Sur le quai de la gare, le sergent Maillard se tenait aussi raide qu'une matraque, figé dans un garde-à-vous servile et quelque peu comique, auquel je n'étais plus guère habituée. Avec son accent chantant, il récita rectotono :
- Un certain Georges Surant. Cinquante-six ans. Marié, sans enfant. Journaliste frilance. D'après le régisseur, c'était un habitué du Palais Idéal. Il y venait souvent.
- Le régisseur ?
- Oui, la personne qui gère le Palais depuis que la ville l'a racheté... Quand on pense qu'il y est mort...
- Le régisseur est mort ?
- Mais non ! Georges Surant...
Maillard prit ma valise et nous nous dirigeâmes vers le parking. Je réfléchissais à ce qu'il venait de m'apprendre. Un des points m'intriguait :
- Souvent, ça signifie quoi ?
- Ben, souvent quoi... depuis des années...
- Des années ? Qu'est-ce qu'il pouvait bien chercher ?
- Aucune idée. Peut-être voulait-il écrire un livre de plus...
- Quelqu'un d'ici ?
- Non. Paris.
- Ah... Des démêlés avec la justice ?
- Pas à ma connaissance...
- Au fond, vous ne savez pas grand-chose...
- Je sais ce que je dois savoir ! dit-il, vexé. Je ne suis là que pour vous accueillir... Je ne m'occupe pas de l'enquête. Pour ça, vous devrez vous adresser au commissaire Faucheux. Il vous attend, vous n'aurez qu'à lui poser la question.
- Plus tard. Conduisez-moi à la morgue... Et pardonnez-moi, sergent, ce doit être cette chaleur...
- Vous voulez voir le mort ? Maintenant ? Et le commissaire qui va nous attendre !

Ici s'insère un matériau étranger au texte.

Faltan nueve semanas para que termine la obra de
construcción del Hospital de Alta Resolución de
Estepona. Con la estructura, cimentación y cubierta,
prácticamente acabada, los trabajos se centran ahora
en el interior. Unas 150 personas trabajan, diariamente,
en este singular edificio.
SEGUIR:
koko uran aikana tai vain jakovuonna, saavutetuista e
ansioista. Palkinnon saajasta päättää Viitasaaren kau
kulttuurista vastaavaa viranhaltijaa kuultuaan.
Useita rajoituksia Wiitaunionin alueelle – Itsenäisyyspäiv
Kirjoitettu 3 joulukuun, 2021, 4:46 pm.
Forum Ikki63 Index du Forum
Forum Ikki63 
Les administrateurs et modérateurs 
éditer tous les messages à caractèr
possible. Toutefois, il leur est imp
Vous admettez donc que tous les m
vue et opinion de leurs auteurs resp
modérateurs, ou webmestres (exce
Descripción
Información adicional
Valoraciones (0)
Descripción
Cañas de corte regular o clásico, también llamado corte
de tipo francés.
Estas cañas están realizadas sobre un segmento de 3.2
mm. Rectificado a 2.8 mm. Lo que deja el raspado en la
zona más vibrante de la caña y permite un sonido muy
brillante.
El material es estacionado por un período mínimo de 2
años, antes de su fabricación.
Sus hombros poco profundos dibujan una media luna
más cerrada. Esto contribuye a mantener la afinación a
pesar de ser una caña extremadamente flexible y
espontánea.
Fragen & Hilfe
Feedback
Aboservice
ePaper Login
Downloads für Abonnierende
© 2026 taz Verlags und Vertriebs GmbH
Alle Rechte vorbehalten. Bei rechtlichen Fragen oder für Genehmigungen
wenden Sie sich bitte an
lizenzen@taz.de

Il me regarda comme si ce n'était pas la place d'une femme et ajouta, devant ma détermination :
- C'est comme vous voulez, mais je dois vous avertir que ce n'est pas un beau spectacle...
- Allons-y !
J'ai vu bien des cadavres au cours de ma carrière et aucun n'offrait un spectacle réjouissant. Celui-ci n'avait rien à leur envier. Je retrouvais avec plaisir Rivière, le légiste.
- Oh ! Bonjour Paule, dit-il, visiblement troublé. Très heureux de te revoir. Alors comme ça, c'est toi qui t'y colles ! Ils manquent d'inspecteurs de police à Romans ?
- Tu sais bien ce qui m'amène.
C'est ici, à Romans, que j'ai commencé ma carrière et j'y suis restée dix ans, jusqu'à mon affectation à Paris. Brigade spécialisée dans la recherche d'œuvres d'art volées. Avant d'entrer dans la police, j'avais passé une licence d'histoire de l'art, appuyée sur un mémoire traitant de l'œuvre du facteur Cheval. Comme il n'y avait pas plus de débouchés dans ce domaine que dans d'autres, l'idée germa de reprendre le métier de mon oncle. Gosse, je l'aimais bien, cet oncle et je l'imaginais vivant de merveilleuses aventures rocambolesques. Je ne m'étais pas tout à fait débarrassée de cette idée lorsque je décidai de passer le concours d'entrée à l'école de police.
- Allez, dis-moi tout.
- Tout ? Oh, tu sais, il n'y a pas grand-chose à dire. La cause du décès est sans mystère, regarde... Un coup, un seul, mais mortel. Le type n'a pas dû souffrir plus de dix secondes, à mon avis...
La victime portait à la gorge une plaie à peine visible et si on la remarquait, c'est qu'un hématome s'était formé autour de la blessure.
- L'arme du crime ?
- Une sorte de gros tournevis mais beaucoup plus tranchant. Un ciseau à bois par exemple. Faucheux ne t'a rien dit ?
- Je ne l'ai pas vu. La mort remonte à quand ?
- Grosso modo, je dirais entre trois et quatre heures du matin. Dans la nuit du cinq au six.